** Opening DATA TO USE block **
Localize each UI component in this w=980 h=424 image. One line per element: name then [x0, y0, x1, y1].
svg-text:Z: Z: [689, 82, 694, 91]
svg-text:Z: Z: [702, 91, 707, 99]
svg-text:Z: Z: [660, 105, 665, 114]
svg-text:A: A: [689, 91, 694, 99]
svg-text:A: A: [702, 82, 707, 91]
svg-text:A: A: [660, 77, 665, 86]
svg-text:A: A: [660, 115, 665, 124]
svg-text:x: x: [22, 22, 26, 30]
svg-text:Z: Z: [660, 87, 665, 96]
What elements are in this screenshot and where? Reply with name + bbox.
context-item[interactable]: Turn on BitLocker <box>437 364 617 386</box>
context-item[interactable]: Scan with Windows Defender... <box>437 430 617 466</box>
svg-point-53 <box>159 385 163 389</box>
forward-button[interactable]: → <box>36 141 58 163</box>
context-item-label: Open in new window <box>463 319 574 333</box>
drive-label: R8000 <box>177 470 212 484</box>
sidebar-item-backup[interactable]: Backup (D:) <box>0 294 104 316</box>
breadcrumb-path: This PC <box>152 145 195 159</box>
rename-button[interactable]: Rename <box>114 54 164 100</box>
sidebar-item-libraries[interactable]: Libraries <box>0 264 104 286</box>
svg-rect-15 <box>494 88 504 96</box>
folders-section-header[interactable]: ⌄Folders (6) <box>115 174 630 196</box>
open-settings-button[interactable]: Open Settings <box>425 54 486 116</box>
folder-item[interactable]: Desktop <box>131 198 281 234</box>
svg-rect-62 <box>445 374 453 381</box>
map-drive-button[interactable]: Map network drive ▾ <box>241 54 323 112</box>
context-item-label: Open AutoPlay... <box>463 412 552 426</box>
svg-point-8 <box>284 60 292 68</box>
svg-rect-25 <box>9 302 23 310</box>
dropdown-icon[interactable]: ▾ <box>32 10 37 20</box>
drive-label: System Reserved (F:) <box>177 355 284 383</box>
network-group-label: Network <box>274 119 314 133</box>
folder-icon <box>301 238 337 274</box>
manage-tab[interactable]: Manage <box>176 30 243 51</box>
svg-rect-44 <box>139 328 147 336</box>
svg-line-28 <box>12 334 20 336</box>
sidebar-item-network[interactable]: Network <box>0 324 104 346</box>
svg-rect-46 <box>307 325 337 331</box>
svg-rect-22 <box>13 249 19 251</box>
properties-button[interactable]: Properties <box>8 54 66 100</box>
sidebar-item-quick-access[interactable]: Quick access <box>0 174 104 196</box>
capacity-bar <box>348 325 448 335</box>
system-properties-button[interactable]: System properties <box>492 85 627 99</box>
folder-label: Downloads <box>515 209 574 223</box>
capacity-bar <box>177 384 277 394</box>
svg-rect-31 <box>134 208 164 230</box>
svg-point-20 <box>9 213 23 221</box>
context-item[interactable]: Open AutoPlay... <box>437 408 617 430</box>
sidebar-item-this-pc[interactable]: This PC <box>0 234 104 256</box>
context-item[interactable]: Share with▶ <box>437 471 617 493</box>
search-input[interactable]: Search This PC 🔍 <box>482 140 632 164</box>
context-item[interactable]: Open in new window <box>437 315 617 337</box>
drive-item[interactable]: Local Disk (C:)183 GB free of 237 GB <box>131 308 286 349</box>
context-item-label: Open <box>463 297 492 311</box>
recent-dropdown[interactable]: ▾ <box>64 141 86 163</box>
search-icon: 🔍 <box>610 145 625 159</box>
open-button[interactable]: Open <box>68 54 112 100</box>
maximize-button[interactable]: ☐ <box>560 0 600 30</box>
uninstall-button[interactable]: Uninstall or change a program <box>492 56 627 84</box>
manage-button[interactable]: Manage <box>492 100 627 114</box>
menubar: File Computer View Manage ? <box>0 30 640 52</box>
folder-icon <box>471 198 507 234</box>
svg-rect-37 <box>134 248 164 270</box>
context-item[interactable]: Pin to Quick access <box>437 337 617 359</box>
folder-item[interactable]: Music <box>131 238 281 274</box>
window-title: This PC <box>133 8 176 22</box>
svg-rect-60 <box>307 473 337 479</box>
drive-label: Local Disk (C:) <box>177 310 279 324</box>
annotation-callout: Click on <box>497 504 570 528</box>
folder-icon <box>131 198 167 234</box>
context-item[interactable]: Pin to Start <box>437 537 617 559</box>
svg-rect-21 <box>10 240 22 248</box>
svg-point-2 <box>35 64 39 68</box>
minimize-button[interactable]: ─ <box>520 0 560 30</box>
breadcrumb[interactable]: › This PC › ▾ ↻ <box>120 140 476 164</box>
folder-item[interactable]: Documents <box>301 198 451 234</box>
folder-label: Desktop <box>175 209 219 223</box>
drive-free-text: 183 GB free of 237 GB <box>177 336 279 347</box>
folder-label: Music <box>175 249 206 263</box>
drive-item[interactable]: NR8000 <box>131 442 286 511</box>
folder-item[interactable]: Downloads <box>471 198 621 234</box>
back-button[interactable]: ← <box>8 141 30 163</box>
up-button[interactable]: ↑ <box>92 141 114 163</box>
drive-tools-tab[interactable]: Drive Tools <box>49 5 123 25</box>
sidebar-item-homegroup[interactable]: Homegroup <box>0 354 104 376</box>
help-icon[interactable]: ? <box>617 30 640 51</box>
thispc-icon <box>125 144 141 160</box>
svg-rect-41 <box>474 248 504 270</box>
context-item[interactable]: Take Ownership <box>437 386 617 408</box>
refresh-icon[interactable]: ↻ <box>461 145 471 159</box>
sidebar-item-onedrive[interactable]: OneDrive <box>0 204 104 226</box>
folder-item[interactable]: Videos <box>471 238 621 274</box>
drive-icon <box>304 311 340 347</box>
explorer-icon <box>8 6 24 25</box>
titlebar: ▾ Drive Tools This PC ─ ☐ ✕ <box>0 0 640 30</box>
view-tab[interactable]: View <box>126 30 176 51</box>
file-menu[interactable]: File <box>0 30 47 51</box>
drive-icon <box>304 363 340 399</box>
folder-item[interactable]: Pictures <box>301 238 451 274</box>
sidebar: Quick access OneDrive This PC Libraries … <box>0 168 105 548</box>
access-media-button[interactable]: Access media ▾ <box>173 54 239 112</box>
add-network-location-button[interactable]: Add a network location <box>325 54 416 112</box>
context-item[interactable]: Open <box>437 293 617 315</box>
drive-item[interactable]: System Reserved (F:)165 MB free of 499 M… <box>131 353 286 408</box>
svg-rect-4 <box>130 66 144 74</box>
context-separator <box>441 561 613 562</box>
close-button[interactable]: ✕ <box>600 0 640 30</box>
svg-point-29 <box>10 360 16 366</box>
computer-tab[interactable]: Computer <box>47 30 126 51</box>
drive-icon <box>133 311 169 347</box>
** Closing DATA TO USE block **
** Opening DATA TO USE block **
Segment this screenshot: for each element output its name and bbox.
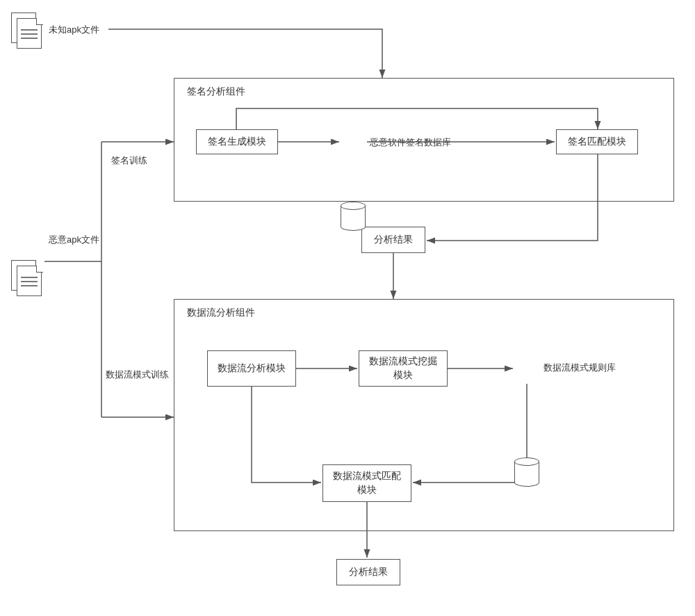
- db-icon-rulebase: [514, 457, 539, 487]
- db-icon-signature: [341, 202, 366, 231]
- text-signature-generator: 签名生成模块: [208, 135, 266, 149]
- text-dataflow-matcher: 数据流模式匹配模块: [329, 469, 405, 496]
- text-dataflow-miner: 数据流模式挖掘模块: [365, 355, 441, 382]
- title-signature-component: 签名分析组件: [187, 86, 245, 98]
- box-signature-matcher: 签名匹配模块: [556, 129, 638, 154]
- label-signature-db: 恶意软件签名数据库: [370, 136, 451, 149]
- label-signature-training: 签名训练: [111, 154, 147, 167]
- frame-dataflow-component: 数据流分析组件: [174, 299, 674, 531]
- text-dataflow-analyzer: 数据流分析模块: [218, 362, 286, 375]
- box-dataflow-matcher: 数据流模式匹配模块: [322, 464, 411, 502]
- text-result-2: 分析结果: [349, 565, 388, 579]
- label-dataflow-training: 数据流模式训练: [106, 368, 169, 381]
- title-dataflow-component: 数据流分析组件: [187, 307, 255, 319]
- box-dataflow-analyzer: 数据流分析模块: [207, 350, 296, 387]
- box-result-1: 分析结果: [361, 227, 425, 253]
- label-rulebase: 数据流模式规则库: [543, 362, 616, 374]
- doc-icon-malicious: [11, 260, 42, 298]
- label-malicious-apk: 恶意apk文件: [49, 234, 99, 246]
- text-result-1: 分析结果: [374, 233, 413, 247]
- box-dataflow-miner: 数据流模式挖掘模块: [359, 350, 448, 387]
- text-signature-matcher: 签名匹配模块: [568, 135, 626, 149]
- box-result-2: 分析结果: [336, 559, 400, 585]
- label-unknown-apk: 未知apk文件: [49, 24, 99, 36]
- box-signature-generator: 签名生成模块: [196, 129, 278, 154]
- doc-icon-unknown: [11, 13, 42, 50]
** Closing DATA TO USE block **
▶ _BRIEF_
Gather each line from the listing above that holds "unknown".

▶ _RESPONSE TO THE EXERCISE_
- label-unknown-apk: 未知apk文件: [49, 24, 99, 36]
- doc-icon-unknown: [11, 13, 42, 50]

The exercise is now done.